- _What you are asked to do_:
Your response is a verbatim copy of the listing, stripped of its images.

- _Data for this exercise_:

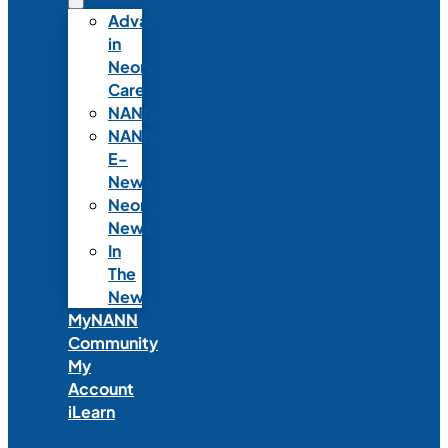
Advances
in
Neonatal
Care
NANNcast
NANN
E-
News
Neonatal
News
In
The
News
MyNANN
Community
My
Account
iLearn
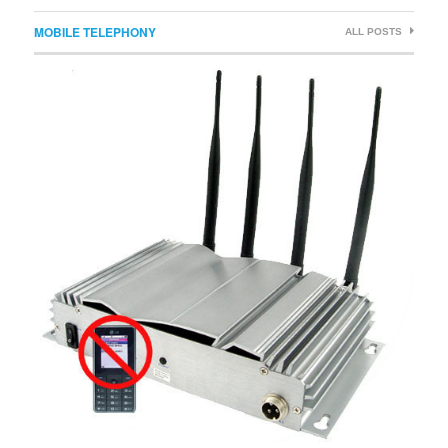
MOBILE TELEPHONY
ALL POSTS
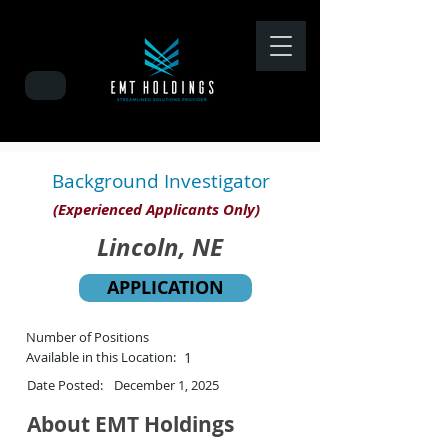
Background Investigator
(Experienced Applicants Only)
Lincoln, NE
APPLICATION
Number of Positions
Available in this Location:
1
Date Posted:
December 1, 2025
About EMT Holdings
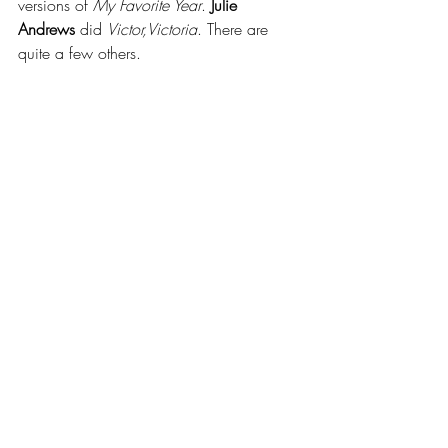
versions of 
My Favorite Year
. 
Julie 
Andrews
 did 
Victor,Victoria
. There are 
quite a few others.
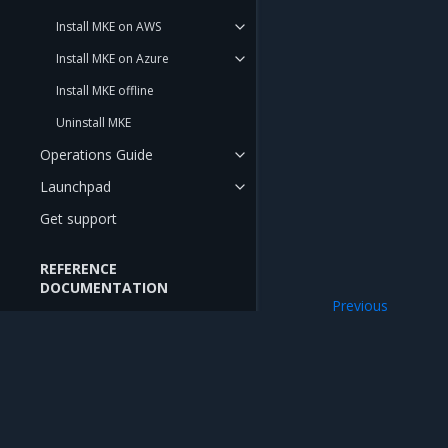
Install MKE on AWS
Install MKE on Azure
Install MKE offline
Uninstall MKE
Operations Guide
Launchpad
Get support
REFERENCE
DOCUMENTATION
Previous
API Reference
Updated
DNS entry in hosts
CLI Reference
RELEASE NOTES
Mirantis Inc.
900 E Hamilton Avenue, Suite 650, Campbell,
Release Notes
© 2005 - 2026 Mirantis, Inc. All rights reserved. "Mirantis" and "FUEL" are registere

- _Task solution_:
Advances
in
Neonatal
Care
NANNcast
NANN
E-
News
Neonatal
News
In
The
News
MyNANN
Community
My
Account
iLearn
MOBILE TELEPHONY
ALL POSTS
Background Investigator
(Experienced Applicants Only)
Lincoln, NE
APPLICATION
Number of Positions
Available in this Location:
1
Date Posted:
December 1, 2025
About EMT Holdings
versions of 
My Favorite Year
. 
Julie 
Andrews
 did 
Victor,Victoria
. There are 
quite a few others.
Install MKE on AWS
Install MKE on Azure
Install MKE offline
Uninstall MKE
Operations Guide
Launchpad
Get support
REFERENCE
DOCUMENTATION
Previous
API Reference
Updated
DNS entry in hosts
CLI Reference
RELEASE NOTES
Mirantis Inc.
900 E Hamilton Avenue, Suite 650, Campbell,
Release Notes
© 2005 - 2026 Mirantis, Inc. All rights reserved. "Mirantis" and "FUEL" are registere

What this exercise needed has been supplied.